Title: Cross-Validation


Task 1: K-Fold Cross-Validation for House Prices<br>
Apply K-Fold Cross-Validation (K=5) to check variability in performance.

In [1]:
from sklearn.model_selection import cross_val_score, KFold
from sklearn.linear_model import LinearRegression
import numpy as np
import pandas as pd

# Sample house price dataset
np.random.seed(42)
size = 1000
sqft = np.random.randint(500, 4000, size=size)
beds = np.random.randint(1, 6, size=size)
price = sqft * 200 + beds * 10000 + np.random.normal(0, 30000, size=size)
df = pd.DataFrame({'Sqft': sqft, 'Beds': beds, 'Price': price})

X = df[['Sqft', 'Beds']]
y = df['Price']

# Initialize model
model = LinearRegression()

# K-Fold Cross-Validation (K=5)
kf = KFold(n_splits=5, shuffle=True, random_state=42)
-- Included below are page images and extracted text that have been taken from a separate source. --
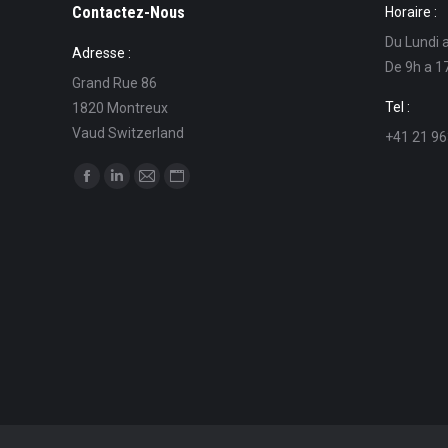
Contactez-Nous
Horaire :
Du Lundi 
Adresse :
De 9h a 1
Grand Rue 86
Tel :
1820 Montreux
Vaud Switzerland
+41 21 96
Find us on:
Facebook
Linkedin
Mail
Website
page
page
page
page
opens
opens
opens
opens
in
in
in
in
new
new
new
new
window
window
window
window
# Perform cross-validation and get RMSE for each fold
scores = cross_val_score(model, X, y, cv=kf, scoring='neg_mean_squared_error')
rmse_scores = np.sqrt(-scores)

# Output variability in performance
print(f"RMSE for each fold: {rmse_scores}")
print(f"Average RMSE: {rmse_scores.mean():.2f}")
print(f"Standard Deviation of RMSE: {rmse_scores.std():.2f}")


RMSE for each fold: [29648.76834006 30865.48245028 32038.15198684 29659.46707505
 28348.50076044]
Average RMSE: 30112.07
Standard Deviation of RMSE: 1249.57


Task 2: Stratified K-Fold for Imbalanced Churn Dataset<br>
Use Stratified K-Fold to ensure each class is represented.

In [2]:
from sklearn.model_selection import StratifiedKFold
from sklearn.ensemble import RandomForestClassifier
from sklearn.metrics import accuracy_score
import numpy as np
import pandas as pd

# Sample customer churn dataset (imbalanced)
np.random.seed(42)
size = 1000
tenure = np.random.randint(1, 72, size=size)
charges = np.random.uniform(20, 120, size=size)
total = tenure * charges + np.random.normal(0, 50, size=size)
churn = np.random.choice([0, 1], size=size, p=[0.7, 0.3])

df = pd.DataFrame({'Tenure': tenure, 'Charges': charges, 'Total': total, 'Churn': churn})

X = df[['Tenure', 'Charges', 'Total']]
y = df['Churn']

# Initialize Stratified K-Fold
skf = StratifiedKFold(n_splits=5, shuffle=True, random_state=42)

# Initialize Random Forest model
model = RandomForestClassifier(random_state=42)

# Store accuracy scores
accuracy_scores = []

# Perform Stratified K-Fold Cross-Validation
for train_index, test_index in skf.split(X, y):
    X_train, X_test = X.iloc[train_index], X.iloc[test_index]
    y_train, y_test = y.iloc[train_index], y.iloc[test_index]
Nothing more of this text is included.